## Records for this exercise
----

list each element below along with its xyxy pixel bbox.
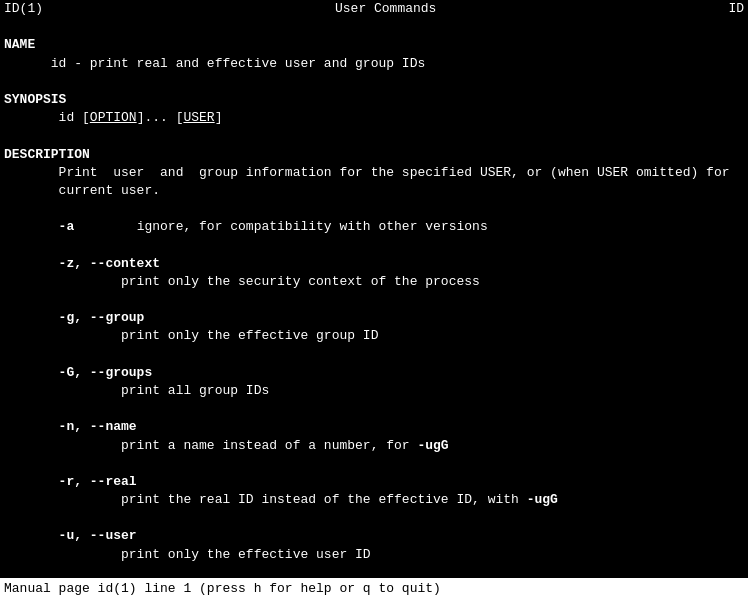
status-bar: Manual page id(1) line 1 (press h for he… — [0, 578, 748, 600]
header-left: ID(1) — [4, 0, 43, 18]
option-r-real-desc: print the real ID instead of the effecti… — [4, 491, 744, 509]
header-right: ID — [728, 0, 744, 18]
name-heading: NAME — [4, 36, 744, 54]
description-content-1: Print user and group information for the… — [4, 164, 744, 182]
blank-1 — [4, 18, 744, 36]
option-g-group-desc: print only the effective group ID — [4, 327, 744, 345]
option-g-group: -g, --group — [4, 309, 744, 327]
name-content: id - print real and effective user and g… — [4, 55, 744, 73]
blank-9 — [4, 455, 744, 473]
option-a: -a ignore, for compatibility with other … — [4, 218, 744, 236]
blank-5 — [4, 236, 744, 254]
option-r-real: -r, --real — [4, 473, 744, 491]
blank-4 — [4, 200, 744, 218]
blank-8 — [4, 400, 744, 418]
blank-10 — [4, 509, 744, 527]
content-area: ID(1) User Commands ID NAME id - print r… — [0, 0, 748, 580]
option-z-context-desc: print only the security context of the p… — [4, 273, 744, 291]
synopsis-content: id [OPTION]... [USER] — [4, 109, 744, 127]
option-n-name: -n, --name — [4, 418, 744, 436]
description-content-2: current user. — [4, 182, 744, 200]
option-G-groups: -G, --groups — [4, 364, 744, 382]
blank-3 — [4, 127, 744, 145]
blank-2 — [4, 73, 744, 91]
option-u-user-desc: print only the effective user ID — [4, 546, 744, 564]
blank-7 — [4, 346, 744, 364]
option-z-context: -z, --context — [4, 255, 744, 273]
synopsis-heading: SYNOPSIS — [4, 91, 744, 109]
terminal: ID(1) User Commands ID NAME id - print r… — [0, 0, 748, 600]
description-heading: DESCRIPTION — [4, 146, 744, 164]
option-u-user: -u, --user — [4, 527, 744, 545]
blank-6 — [4, 291, 744, 309]
header-line: ID(1) User Commands ID — [4, 0, 744, 18]
option-n-name-desc: print a name instead of a number, for -u… — [4, 437, 744, 455]
header-center: User Commands — [335, 0, 436, 18]
option-G-groups-desc: print all group IDs — [4, 382, 744, 400]
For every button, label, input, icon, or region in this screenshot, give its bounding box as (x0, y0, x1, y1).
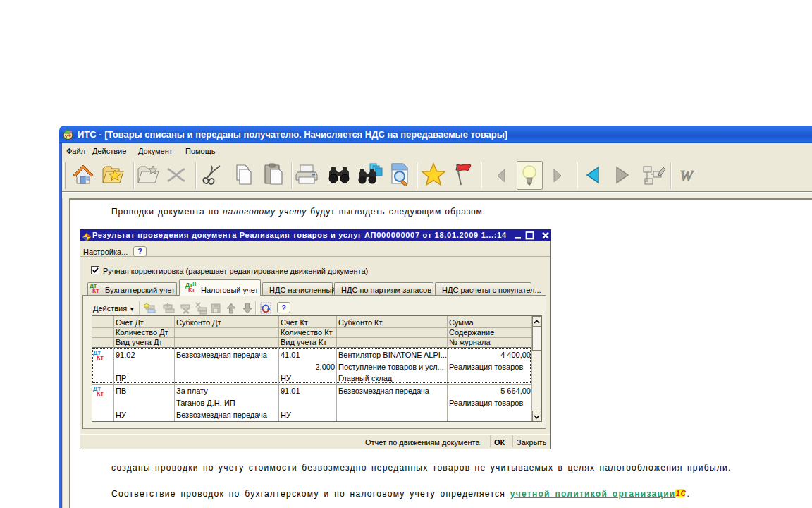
svg-text:W: W (679, 167, 694, 184)
svg-text:1С: 1С (676, 490, 687, 497)
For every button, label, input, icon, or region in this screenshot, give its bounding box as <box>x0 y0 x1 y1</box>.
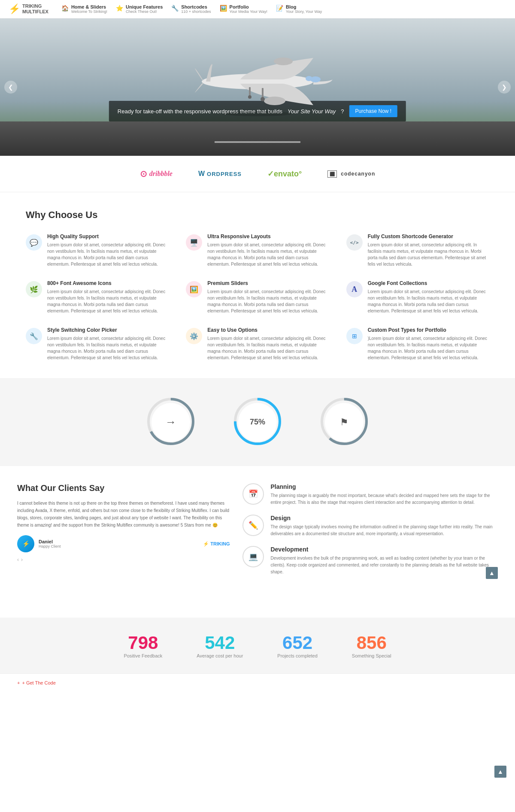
process-planning-content: Planning The planning stage is arguably … <box>270 483 498 506</box>
svg-point-9 <box>248 95 251 99</box>
testimonial-prev-icon[interactable]: ‹ <box>17 557 19 563</box>
hero-runway <box>0 121 515 156</box>
options-icon: ⚙️ <box>186 328 202 344</box>
feature-options-desc: Lorem ipsum dolor sit amet, consectetur … <box>207 335 329 361</box>
nav-features-sub: Check These Out! <box>126 9 163 14</box>
testimonial-controls: ‹ › <box>17 557 230 563</box>
wordpress-icon: W <box>198 170 205 178</box>
feature-sliders: 🖼️ Premium Sliders Lorem ipsum dolor sit… <box>186 280 329 314</box>
nav-features-title: Unique Features <box>126 4 163 9</box>
design-icon: ✏️ <box>242 515 264 536</box>
nav-item-home[interactable]: 🏠 Home & SlidersWelcome To Striking! <box>61 4 107 14</box>
counter-projects-number: 652 <box>277 633 318 653</box>
nav-item-features[interactable]: ⭐ Unique FeaturesCheck These Out! <box>116 4 163 14</box>
codecanyon-label: codecanyon <box>341 171 375 177</box>
color-icon: 🔧 <box>26 328 42 344</box>
responsive-icon: 🖥️ <box>186 234 202 251</box>
codecanyon-icon: ⬛ <box>327 170 337 178</box>
author-name: Daniel <box>39 539 61 544</box>
svg-point-4 <box>306 76 312 81</box>
counter-special-number: 856 <box>352 633 391 653</box>
feature-icons-desc: Lorem ipsum dolor sit amet, consectetur … <box>47 288 169 314</box>
nav-shortcodes-sub: 110 + shortcodes <box>181 9 211 14</box>
feature-color-desc: Lorem ipsum dolor sit amet, consectetur … <box>47 335 169 361</box>
feature-support-title: High Quality Support <box>47 233 169 239</box>
airplane-illustration <box>163 36 352 122</box>
clients-section-title: What Our Clients Say <box>17 483 230 493</box>
process-development-desc: Development involves the bulk of the pro… <box>270 555 498 576</box>
author-role: Happy Client <box>39 544 61 548</box>
testimonial-brand-mini: ⚡ TRIKING <box>203 541 230 547</box>
stat-icon-2: ⚑ <box>325 403 364 442</box>
nav-home-title: Home & Sliders <box>71 4 107 9</box>
feature-responsive-title: Ultra Responsive Layouts <box>207 233 329 239</box>
process-design: ✏️ Design The design stage typically inv… <box>242 515 498 537</box>
scroll-top-button-2[interactable]: ▲ <box>486 567 498 579</box>
nav-portfolio-title: Portfolio <box>230 4 267 9</box>
feature-portfolio-desc: )Lorem ipsum dolor sit amet, consectetur… <box>368 335 489 361</box>
clients-section: What Our Clients Say I cannot believe th… <box>0 466 515 601</box>
feature-portfolio: ⊞ Custom Post Types for Portfolio )Lorem… <box>346 327 489 361</box>
nav-blog-title: Blog <box>286 4 322 9</box>
testimonial-next-icon[interactable]: › <box>21 557 23 563</box>
counter-projects-label: Projects completed <box>277 653 318 658</box>
purchase-now-button[interactable]: Purchase Now ! <box>349 105 397 117</box>
shortcodes-icon: 🔧 <box>171 5 179 12</box>
envato-label: ✓envato° <box>267 169 302 179</box>
get-code-label: + Get The Code <box>22 680 55 685</box>
feature-support-desc: Lorem ipsum dolor sit amet, consectetur … <box>47 242 169 267</box>
counters-section: 798 Positive Feedback 542 Average cost p… <box>0 618 515 673</box>
hero-prev-button[interactable]: ❮ <box>4 81 17 94</box>
stat-value-1: 75% <box>238 403 277 442</box>
runway-line <box>215 141 300 143</box>
nav-item-portfolio[interactable]: 🖼️ PortfolioYour Media Your Way! <box>220 4 267 14</box>
svg-point-5 <box>223 111 292 116</box>
nav-blog-sub: Your Story, Your Way <box>286 9 322 14</box>
logos-section: ⊙ dribbble W ORDPRESS ✓envato° ⬛ codecan… <box>0 156 515 192</box>
testimonial-author: ⚡ Daniel Happy Client ⚡ TRIKING <box>17 535 230 552</box>
nav-item-blog[interactable]: 📝 BlogYour Story, Your Way <box>276 4 322 14</box>
feature-icons: 🌿 800+ Font Awesome Icons Lorem ipsum do… <box>26 280 169 314</box>
svg-rect-7 <box>249 87 251 97</box>
counter-cost-label: Average cost per hour <box>197 653 243 658</box>
feature-responsive-desc: Lorem ipsum dolor sit amet, consectetur … <box>207 242 329 267</box>
process-planning-title: Planning <box>270 483 498 490</box>
nav-home-sub: Welcome To Striking! <box>71 9 107 14</box>
get-code-icon: + <box>17 680 20 685</box>
hero-section: ❮ ❯ Ready for take-off with the responsi… <box>0 18 515 156</box>
stat-icon-0: → <box>151 403 190 442</box>
why-choose-section: Why Choose Us 💬 High Quality Support Lor… <box>0 192 515 378</box>
dribbble-logo: ⊙ dribbble <box>140 169 173 179</box>
counter-feedback-label: Positive Feedback <box>124 653 162 658</box>
svg-point-2 <box>274 58 293 65</box>
feature-support: 💬 High Quality Support Lorem ipsum dolor… <box>26 233 169 267</box>
feature-fonts-content: Google Font Collections Lorem ipsum dolo… <box>368 280 489 314</box>
feature-sliders-desc: Lorem ipsum dolor sit amet, consectetur … <box>207 288 329 314</box>
wordpress-logo: W ORDPRESS <box>198 170 242 178</box>
feature-shortcode-desc: Lorem ipsum dolor sit amet, consectetur … <box>368 242 489 267</box>
feature-color: 🔧 Style Switching Color Picker Lorem ips… <box>26 327 169 361</box>
nav-item-shortcodes[interactable]: 🔧 Shortcodes110 + shortcodes <box>171 4 211 14</box>
stat-item-2: ⚑ <box>318 395 370 449</box>
testimonial-area: What Our Clients Say I cannot believe th… <box>17 483 230 584</box>
development-icon: 💻 <box>242 546 264 567</box>
feature-responsive: 🖥️ Ultra Responsive Layouts Lorem ipsum … <box>186 233 329 267</box>
get-code-link[interactable]: + + Get The Code <box>17 680 498 685</box>
feature-fonts-desc: Lorem ipsum dolor sit amet, consectetur … <box>368 288 489 314</box>
hero-next-button[interactable]: ❯ <box>498 81 511 94</box>
author-avatar: ⚡ <box>17 535 34 552</box>
feature-options-content: Easy to Use Options Lorem ipsum dolor si… <box>207 327 329 361</box>
svg-point-1 <box>264 97 285 105</box>
planning-icon: 📅 <box>242 483 264 505</box>
shortcode-icon: </> <box>346 234 363 251</box>
svg-point-8 <box>261 97 265 101</box>
counter-cost: 542 Average cost per hour <box>197 633 243 658</box>
counter-projects: 652 Projects completed <box>277 633 318 658</box>
brand-logo[interactable]: ⚡ TRIKING MULTIFLEX <box>9 3 48 15</box>
sliders-icon: 🖼️ <box>186 281 202 297</box>
feature-shortcode-content: Fully Custom Shortcode Generator Lorem i… <box>368 233 489 267</box>
feature-shortcode-title: Fully Custom Shortcode Generator <box>368 233 489 239</box>
feature-fonts: A Google Font Collections Lorem ipsum do… <box>346 280 489 314</box>
features-icon: ⭐ <box>116 5 123 12</box>
brand-icon: ⚡ <box>9 3 20 15</box>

----

## What to produce
Lines with "instead": find them in the data and copy each one.

## Worked solution
option-r-real-desc: print the real ID instead of the effecti… — [4, 491, 744, 509]
option-n-name-desc: print a name instead of a number, for -u… — [4, 437, 744, 455]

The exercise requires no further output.